C’est pour ce simulacre d’interview que j’ai été condamné hier. Se sentant très limite déontologiquement dans cette histoire, VSD avait proposé de prendre en charge mes frais de défense si j’assumais les propos de l’article. J’ai failli accepter. « Tu as déjà assez de procès pour des propos que tu as tenus, pas la peine d’en rajouter pour des propos que tu n’as pas tenus », m’avait conseillé, à juste titre, mon avocat Michel Zaoui. Je l’ai écouté. Je ne le regrette pas, même si ce soir je suis blessé par cette injustice.

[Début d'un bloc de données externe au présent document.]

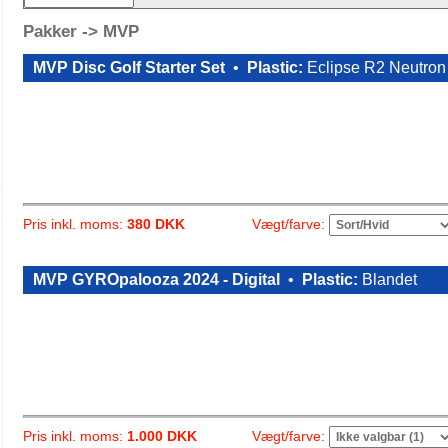
Pakker -> MVP
MVP Disc Golf Starter Set
•
Plastic:
Eclipse R2 Neutro
Vægt/farve:
Pris inkl. moms:
380 DKK
MVP GYROpalooza 2024 - Digital
•
Plastic:
Blandet
Vægt/farve:
Pris inkl. moms:
1.000 DKK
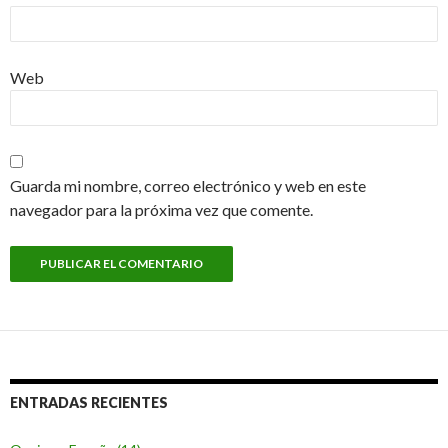
Web
Guarda mi nombre, correo electrónico y web en este
navegador para la próxima vez que comente.
ENTRADAS RECIENTES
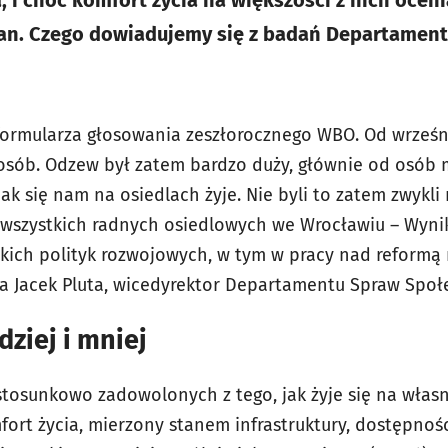
 i choć komfort życia na większości z nich oceni
an. Czego dowiadujemy się z badań Departamen
formularza głosowania zeszłorocznego WBO. Od wrześn
 osób. Odzew był zatem bardzo duży, głównie od osób
ak się nam na osiedlach żyje. Nie byli to zatem zwykl
 wszystkich radnych osiedlowych we Wrocławiu – Wyn
ich polityk rozwojowych, w tym w pracy nad reformą ra
ia Jacek Pluta, wicedyrektor Departamentu Spraw Spo
ziej i mniej
t stosunkowo zadowolonych z tego, jak żyje się na wła
fort życia, mierzony stanem infrastruktury, dostępnośc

Il en va ainsi de cette affaire Clearstream. Je paie aujourd’hui pour ma liberté de parole. Clearstream va utiliser jusqu’à la corde ce jugement dans tous les procès qui me sont intentés. Des médias, en nombre, peu informés, ont déjà publié la triste nouvelle de cette condamnation sans chercher à comprendre. Et encore moins à s’informer.

Quand je m’exprime sur ce dossier, on me met en examen ou on me poursuit quasi systématiquement. Quand je ne m’exprime pas, on me condamne. Quelle alternative me reste-t-il ?

Nous faisons appel et réfléchissons à une action en justice contre VSD. Le combat continue. Je ferai bientôt sur mon blog (http://www.ladominationdumonde.blogspot.com) un point détaillé des actions intentées et de leur coût. Ceci pour répondre aux internautes qui sont de plus en plus nombreux à participer à mon comité de soutien (http://lesoutien.blogspot.com). Et que je remercie. Sans eux, mon moral aurait tendance à flancher ces derniers temps. Surtout que les jours qui s’annoncent sont difficiles. Mise en examen le 12 décembre. Procès en appel contre Clearstream les 14 et 15.

Je n’ai jamais pensé en arriver là. Je n’ai écrit que des livres dénonçant les pratiques troubles d’une multinationale de la finance. Je jugeais que ces livres étaient utiles à l’information du public. Voilà mes seules motivations. Voilà pourquoi je me bats. Voilà pourquoi je suis si violemment attaqué aujourd’hui. Voilà pourquoi tout cela est insupportable.